_Problem description_
Output the whole listing again, exactly as it reads.

START The data

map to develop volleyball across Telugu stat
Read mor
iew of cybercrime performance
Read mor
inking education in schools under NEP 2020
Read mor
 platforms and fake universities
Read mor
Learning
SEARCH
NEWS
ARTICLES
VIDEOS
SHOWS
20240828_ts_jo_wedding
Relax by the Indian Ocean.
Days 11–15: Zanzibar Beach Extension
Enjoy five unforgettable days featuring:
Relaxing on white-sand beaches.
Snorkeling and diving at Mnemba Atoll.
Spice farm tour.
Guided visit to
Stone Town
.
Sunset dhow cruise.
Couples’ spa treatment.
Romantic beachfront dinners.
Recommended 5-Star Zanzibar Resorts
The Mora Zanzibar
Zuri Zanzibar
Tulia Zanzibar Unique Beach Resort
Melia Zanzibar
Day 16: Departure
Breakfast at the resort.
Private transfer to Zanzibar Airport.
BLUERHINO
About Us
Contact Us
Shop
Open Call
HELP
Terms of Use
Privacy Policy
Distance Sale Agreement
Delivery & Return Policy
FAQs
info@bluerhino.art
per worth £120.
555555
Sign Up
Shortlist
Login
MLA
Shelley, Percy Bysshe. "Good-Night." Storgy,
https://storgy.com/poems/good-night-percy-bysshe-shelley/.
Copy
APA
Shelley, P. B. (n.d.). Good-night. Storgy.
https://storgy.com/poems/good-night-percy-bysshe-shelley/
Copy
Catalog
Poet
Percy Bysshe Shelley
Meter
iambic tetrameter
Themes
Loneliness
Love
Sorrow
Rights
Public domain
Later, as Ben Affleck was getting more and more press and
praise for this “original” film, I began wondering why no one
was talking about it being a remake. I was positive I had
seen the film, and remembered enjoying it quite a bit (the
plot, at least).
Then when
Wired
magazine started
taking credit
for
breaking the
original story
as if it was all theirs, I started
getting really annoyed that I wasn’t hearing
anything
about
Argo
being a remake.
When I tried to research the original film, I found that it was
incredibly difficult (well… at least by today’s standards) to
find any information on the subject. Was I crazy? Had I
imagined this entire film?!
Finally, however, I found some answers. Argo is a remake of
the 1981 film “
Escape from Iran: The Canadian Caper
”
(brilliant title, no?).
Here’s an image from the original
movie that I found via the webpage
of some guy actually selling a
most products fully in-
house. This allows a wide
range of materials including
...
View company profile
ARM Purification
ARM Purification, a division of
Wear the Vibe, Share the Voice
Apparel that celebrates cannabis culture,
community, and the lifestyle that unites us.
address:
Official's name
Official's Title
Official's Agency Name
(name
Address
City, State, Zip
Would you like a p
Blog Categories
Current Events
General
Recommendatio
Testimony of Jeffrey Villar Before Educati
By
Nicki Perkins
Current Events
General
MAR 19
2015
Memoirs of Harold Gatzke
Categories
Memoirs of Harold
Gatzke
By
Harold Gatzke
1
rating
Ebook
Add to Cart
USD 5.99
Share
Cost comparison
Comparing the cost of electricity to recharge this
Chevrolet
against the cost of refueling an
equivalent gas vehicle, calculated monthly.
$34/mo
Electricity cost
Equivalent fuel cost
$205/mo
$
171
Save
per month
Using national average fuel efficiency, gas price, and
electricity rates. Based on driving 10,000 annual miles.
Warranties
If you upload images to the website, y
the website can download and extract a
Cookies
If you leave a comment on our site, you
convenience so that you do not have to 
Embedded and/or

END The data

_Finished task_
map to develop volleyball across Telugu stat
Read mor
iew of cybercrime performance
Read mor
inking education in schools under NEP 2020
Read mor
 platforms and fake universities
Read mor
Learning
SEARCH
NEWS
ARTICLES
VIDEOS
SHOWS
20240828_ts_jo_wedding
Relax by the Indian Ocean.
Days 11–15: Zanzibar Beach Extension
Enjoy five unforgettable days featuring:
Relaxing on white-sand beaches.
Snorkeling and diving at Mnemba Atoll.
Spice farm tour.
Guided visit to
Stone Town
.
Sunset dhow cruise.
Couples’ spa treatment.
Romantic beachfront dinners.
Recommended 5-Star Zanzibar Resorts
The Mora Zanzibar
Zuri Zanzibar
Tulia Zanzibar Unique Beach Resort
Melia Zanzibar
Day 16: Departure
Breakfast at the resort.
Private transfer to Zanzibar Airport.
BLUERHINO
About Us
Contact Us
Shop
Open Call
HELP
Terms of Use
Privacy Policy
Distance Sale Agreement
Delivery & Return Policy
FAQs
info@bluerhino.art
per worth £120.
555555
Sign Up
Shortlist
Login
MLA
Shelley, Percy Bysshe. "Good-Night." Storgy,
https://storgy.com/poems/good-night-percy-bysshe-shelley/.
Copy
APA
Shelley, P. B. (n.d.). Good-night. Storgy.
https://storgy.com/poems/good-night-percy-bysshe-shelley/
Copy
Catalog
Poet
Percy Bysshe Shelley
Meter
iambic tetrameter
Themes
Loneliness
Love
Sorrow
Rights
Public domain
Later, as Ben Affleck was getting more and more press and
praise for this “original” film, I began wondering why no one
was talking about it being a remake. I was positive I had
seen the film, and remembered enjoying it quite a bit (the
plot, at least).
Then when
Wired
magazine started
taking credit
for
breaking the
original story
as if it was all theirs, I started
getting really annoyed that I wasn’t hearing
anything
about
Argo
being a remake.
When I tried to research the original film, I found that it was
incredibly difficult (well… at least by today’s standards) to
find any information on the subject. Was I crazy? Had I
imagined this entire film?!
Finally, however, I found some answers. Argo is a remake of
the 1981 film “
Escape from Iran: The Canadian Caper
”
(brilliant title, no?).
Here’s an image from the original
movie that I found via the webpage
of some guy actually selling a
most products fully in-
house. This allows a wide
range of materials including
...
View company profile
ARM Purification
ARM Purification, a division of
Wear the Vibe, Share the Voice
Apparel that celebrates cannabis culture,
community, and the lifestyle that unites us.
address:
Official's name
Official's Title
Official's Agency Name
(name
Address
City, State, Zip
Would you like a p
Blog Categories
Current Events
General
Recommendatio
Testimony of Jeffrey Villar Before Educati
By
Nicki Perkins
Current Events
General
MAR 19
2015
Memoirs of Harold Gatzke
Categories
Memoirs of Harold
Gatzke
By
Harold Gatzke
1
rating
Ebook
Add to Cart
USD 5.99
Share
Cost comparison
Comparing the cost of electricity to recharge this
Chevrolet
against the cost of refueling an
equivalent gas vehicle, calculated monthly.
$34/mo
Electricity cost
Equivalent fuel cost
$205/mo
$
171
Save
per month
Using national average fuel efficiency, gas price, and
electricity rates. Based on driving 10,000 annual miles.
Warranties
If you upload images to the website, y
the website can download and extract a
Cookies
If you leave a comment on our site, you
convenience so that you do not have to 
Embedded and/or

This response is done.